Они дискутировали на философские, научные, психологические, религиозные темы. Водитель оказался на редкость эрудированным. Мне же ничего не оставалось кроме как завалиться назад и делать вид, что сплю. Слишком заумный разговор быстро мне наскучил. Грач — из Луганска, поэтому много говорили про Донбасс. Ворон рассказал, что как-то придумал свою религию. Обосновал логически — от создания мира до его поддержания в настоящий момент.
«В Таганроге у меня даже было несколько последователей».
Я попыталась определить его социотип. Логик. Следит за внешностью. Хитрый. Любит внимание — экстраверт. Выдумывает миры — интуит. Заметив его проницательность, ловкость и хитринку в глазах, я узнала Джека Лондона. Это — мой дуал.
Сделали перерыв на обед. Грач угостил растворимым кофе. Ворон сгонял в магазин и принёс пачку вафельных трубочек. С голодухи мы быстро их съели. Я пошла в столовую. Посмотреть, что на прилавке, невозможно из-за народа. Спрашиваю:
— У вас суп с мясом?
— Гороховый.
— А салат?
— Овощной.
— Ну, а пирожки с мясом?
— С капустой.
Вернулась в машину ни с чем. Разговор шел о вегетарианцах. Шаблонные фразы, десятки раз прочитанные и услышанные мной, сыпались одна на другую.

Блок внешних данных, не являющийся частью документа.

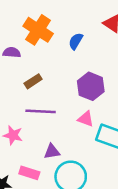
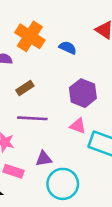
blue semicircle: (76, 41) -> (68, 48), turned 84
pink rectangle: (29, 173) -> (14, 171), moved

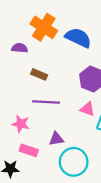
blue semicircle: (68, 48) -> (78, 38), size x1.6
brown rectangle: (25, 88) -> (39, 74), turned 56

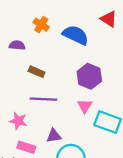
orange cross: (44, 27) -> (41, 25), size x0.6
pink triangle: (87, 109) -> (85, 106), turned 42

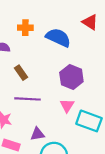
orange cross: (41, 25) -> (25, 28), turned -32
brown rectangle: (37, 72) -> (21, 73), turned 32

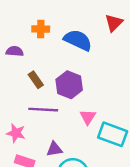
red triangle: (90, 22) -> (114, 23), turned 42
purple hexagon: (71, 77) -> (69, 85), moved

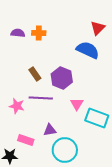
blue semicircle: (78, 40) -> (88, 50), moved
purple semicircle: (15, 51) -> (18, 33), moved
pink star: (16, 133) -> (17, 106), moved

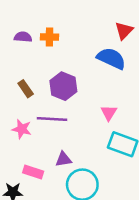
brown rectangle: (35, 74) -> (26, 89), moved
purple hexagon: (62, 78) -> (63, 86), moved
pink triangle: (77, 104) -> (109, 113), moved

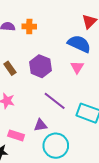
pink triangle: (109, 113) -> (77, 67), moved
purple line: (52, 119) -> (55, 101), moved, turned 35

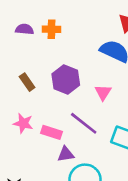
pink triangle: (77, 67) -> (103, 92), moved
pink rectangle: (16, 135) -> (52, 132), moved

Вечером мы остановились попить кофе. Ворон с удовольствием расчехлил гитару и, едва умещаясь с ней в кабине, сыграл «Я солдат» группы «Пятница».
— Во, сразу видно, служил тот, кто написал! У меня прямо перед глазами картинки замелькали!
— Это Сергей Бабкин. У него песни очень разные. Например, вот, его же песня… — Он спел лирическую, что вояке пришлось не по душе. Перебрав в голове все военные песни, которые знал, Ворон сыграл «Враг» Нойза МС.
— Не, этот не служил. Вот первая песня пробирает — комментировал водитель-солдат.
К ночи добрались до Воронежа. Грач высадил нас на объездной. Договорились утром встретиться и ехать дальше. Мы могли и в машине у него переночевать, но у меня была вписка. Ворон дал мне прозвище «Ёжик», и мы сфотографировались под табличкой «ВОРОНЕЖ».
Дошли до заправки, откуда вызвали такси. Таксист ехал через весь город. Хотя я назвала точный адрес и помнила дом, он минут десять кружил вокруг четырёх домов. На счетчике набежало 300 рублей. Я весь аск отдала Карлсону, и у меня было всего 150 рублей. Их все пришлось отдать.
Мой знакомый Виктор — бывший путешественник на пенсии, у которого я останавливалась по дороге на Утриш месяц назад, встретил нас в совсем новом костюме. Наверное, он надевал его по особым случаям. Он заново показал мне, где находятся кухня и спальня, и проводил нас до продуктового магазина.
Супермаркеты здесь закрываются рано — «Магнит» работает до 21.00.
В магазине Ворон дал мне полную свободу выбирать, что захочу. Не веря своему счастью, взяла три куриных бедрышка, овощи, дыню и печенье. Парень взял бутылку вина. На обратном пути он учил меня ориентироваться на местности: «Запоминай — пьяная компания, дом 14, фонарь на стене».
В квартире я занялась готовкой, он мучился с пробкой от вина. Виктор ушел ночевать к жене. Штопора у нас не было. Ворон впихнул пробку внутрь, расковыряв вилкой. Пить было неудобно.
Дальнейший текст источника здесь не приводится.